[Material to process Boundary: Start]

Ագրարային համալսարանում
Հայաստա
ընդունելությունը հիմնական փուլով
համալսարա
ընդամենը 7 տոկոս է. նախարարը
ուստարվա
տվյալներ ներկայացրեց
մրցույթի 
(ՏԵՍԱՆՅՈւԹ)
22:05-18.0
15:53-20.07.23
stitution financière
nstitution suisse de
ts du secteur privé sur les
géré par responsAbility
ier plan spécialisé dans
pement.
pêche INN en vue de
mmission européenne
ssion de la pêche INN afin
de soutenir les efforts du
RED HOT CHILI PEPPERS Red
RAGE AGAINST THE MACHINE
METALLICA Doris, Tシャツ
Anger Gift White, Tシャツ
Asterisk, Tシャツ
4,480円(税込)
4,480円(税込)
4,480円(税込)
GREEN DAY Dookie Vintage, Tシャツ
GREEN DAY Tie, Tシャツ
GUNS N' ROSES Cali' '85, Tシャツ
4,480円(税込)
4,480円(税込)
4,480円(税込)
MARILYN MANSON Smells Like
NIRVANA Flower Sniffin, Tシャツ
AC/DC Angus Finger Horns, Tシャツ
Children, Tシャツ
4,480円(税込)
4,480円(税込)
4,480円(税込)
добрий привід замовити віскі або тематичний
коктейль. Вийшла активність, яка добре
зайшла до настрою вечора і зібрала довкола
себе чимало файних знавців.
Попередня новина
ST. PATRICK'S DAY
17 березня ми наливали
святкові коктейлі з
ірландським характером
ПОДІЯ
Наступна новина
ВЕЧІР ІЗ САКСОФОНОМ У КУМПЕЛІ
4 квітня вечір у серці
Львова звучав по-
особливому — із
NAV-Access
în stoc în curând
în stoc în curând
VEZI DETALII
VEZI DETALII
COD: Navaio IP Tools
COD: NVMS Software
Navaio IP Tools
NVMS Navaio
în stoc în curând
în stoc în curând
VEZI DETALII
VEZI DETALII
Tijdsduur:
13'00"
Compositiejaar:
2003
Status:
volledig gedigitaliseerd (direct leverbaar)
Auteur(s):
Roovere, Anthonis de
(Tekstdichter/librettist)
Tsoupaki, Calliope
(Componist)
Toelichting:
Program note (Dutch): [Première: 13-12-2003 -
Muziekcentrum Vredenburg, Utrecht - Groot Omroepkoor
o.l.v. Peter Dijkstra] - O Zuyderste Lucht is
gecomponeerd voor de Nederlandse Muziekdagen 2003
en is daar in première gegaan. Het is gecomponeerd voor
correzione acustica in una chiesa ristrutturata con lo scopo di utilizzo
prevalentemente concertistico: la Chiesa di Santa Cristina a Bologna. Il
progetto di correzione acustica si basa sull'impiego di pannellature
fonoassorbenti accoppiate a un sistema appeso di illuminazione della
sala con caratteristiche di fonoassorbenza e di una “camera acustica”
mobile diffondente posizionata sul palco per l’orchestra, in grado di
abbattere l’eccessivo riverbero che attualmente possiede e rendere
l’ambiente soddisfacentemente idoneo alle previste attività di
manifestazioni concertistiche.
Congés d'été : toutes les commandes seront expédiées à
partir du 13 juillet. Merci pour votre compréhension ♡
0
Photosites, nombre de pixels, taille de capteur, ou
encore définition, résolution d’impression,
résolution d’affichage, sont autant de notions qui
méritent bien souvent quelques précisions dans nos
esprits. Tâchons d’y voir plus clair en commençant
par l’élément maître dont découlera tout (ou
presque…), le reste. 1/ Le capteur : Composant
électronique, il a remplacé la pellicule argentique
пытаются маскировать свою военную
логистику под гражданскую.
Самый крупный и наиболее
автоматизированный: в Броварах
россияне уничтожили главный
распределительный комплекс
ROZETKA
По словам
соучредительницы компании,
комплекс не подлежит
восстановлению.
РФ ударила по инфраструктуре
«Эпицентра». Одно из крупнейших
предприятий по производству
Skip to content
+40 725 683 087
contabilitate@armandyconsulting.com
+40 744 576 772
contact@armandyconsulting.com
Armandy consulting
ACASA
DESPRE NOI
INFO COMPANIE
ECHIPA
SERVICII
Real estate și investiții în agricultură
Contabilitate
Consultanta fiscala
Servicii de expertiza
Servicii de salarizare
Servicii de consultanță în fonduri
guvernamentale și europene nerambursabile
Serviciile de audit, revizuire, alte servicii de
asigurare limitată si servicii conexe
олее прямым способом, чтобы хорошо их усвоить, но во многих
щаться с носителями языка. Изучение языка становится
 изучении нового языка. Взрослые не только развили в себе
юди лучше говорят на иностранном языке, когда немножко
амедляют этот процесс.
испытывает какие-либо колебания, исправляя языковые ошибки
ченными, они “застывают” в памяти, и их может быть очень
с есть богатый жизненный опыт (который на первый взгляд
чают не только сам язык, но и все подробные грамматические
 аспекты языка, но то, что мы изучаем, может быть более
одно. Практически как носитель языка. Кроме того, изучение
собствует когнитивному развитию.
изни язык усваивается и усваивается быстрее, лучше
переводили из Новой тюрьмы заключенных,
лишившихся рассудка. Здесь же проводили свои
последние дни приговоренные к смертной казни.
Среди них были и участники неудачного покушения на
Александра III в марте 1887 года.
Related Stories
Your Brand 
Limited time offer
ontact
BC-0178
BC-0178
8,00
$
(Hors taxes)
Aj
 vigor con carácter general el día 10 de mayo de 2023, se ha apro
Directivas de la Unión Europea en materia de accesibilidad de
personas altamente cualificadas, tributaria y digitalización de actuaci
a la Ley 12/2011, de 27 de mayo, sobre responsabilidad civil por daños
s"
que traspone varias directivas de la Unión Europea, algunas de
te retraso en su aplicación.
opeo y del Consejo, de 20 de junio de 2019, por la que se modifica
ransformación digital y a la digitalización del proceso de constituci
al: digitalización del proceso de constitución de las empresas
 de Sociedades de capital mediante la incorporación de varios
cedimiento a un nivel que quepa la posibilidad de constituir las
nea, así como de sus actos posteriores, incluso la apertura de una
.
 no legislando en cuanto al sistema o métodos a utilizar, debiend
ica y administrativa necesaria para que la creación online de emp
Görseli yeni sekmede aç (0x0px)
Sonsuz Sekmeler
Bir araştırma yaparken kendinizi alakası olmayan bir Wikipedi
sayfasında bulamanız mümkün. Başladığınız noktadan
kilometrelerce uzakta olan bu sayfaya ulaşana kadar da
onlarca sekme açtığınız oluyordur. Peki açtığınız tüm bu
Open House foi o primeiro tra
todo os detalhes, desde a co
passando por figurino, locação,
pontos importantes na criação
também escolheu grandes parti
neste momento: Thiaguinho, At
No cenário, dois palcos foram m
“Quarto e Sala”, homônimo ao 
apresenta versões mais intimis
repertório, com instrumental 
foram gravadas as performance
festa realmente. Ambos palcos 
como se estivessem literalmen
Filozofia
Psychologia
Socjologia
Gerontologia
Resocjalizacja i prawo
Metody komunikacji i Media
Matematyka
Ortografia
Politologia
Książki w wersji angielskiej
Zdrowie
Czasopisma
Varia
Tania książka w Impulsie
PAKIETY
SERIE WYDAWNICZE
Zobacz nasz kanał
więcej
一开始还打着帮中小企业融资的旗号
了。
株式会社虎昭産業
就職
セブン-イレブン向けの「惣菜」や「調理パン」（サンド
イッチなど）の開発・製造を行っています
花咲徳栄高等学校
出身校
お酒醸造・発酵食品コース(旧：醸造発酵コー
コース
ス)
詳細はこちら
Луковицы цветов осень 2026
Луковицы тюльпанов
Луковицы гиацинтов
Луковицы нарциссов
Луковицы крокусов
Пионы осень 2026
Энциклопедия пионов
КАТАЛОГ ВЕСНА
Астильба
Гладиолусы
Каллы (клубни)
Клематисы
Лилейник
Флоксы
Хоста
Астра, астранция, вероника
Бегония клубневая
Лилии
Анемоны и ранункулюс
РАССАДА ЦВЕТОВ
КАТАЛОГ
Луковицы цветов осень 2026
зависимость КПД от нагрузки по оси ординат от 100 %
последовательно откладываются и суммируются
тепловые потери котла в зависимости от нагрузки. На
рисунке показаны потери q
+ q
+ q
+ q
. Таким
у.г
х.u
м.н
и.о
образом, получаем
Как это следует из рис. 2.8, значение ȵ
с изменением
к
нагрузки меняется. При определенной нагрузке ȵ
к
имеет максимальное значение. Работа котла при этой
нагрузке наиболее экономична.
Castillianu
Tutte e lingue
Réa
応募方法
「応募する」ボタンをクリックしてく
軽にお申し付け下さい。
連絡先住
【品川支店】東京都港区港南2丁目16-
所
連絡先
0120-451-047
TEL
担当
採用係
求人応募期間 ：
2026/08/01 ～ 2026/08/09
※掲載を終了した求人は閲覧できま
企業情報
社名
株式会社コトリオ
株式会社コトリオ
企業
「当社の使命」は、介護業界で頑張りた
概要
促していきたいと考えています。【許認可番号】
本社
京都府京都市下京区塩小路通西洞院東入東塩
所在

[Material to process Boundary: End]

* _Assigned task_: Please copy exactly, and only, the lines from the line containing "促していきたいと考えています。【許認可番号】" through the last line of the records, with both ends included.

* _Result of the task_:
促していきたいと考えています。【許認可番号】
本社
京都府京都市下京区塩小路通西洞院東入東塩
所在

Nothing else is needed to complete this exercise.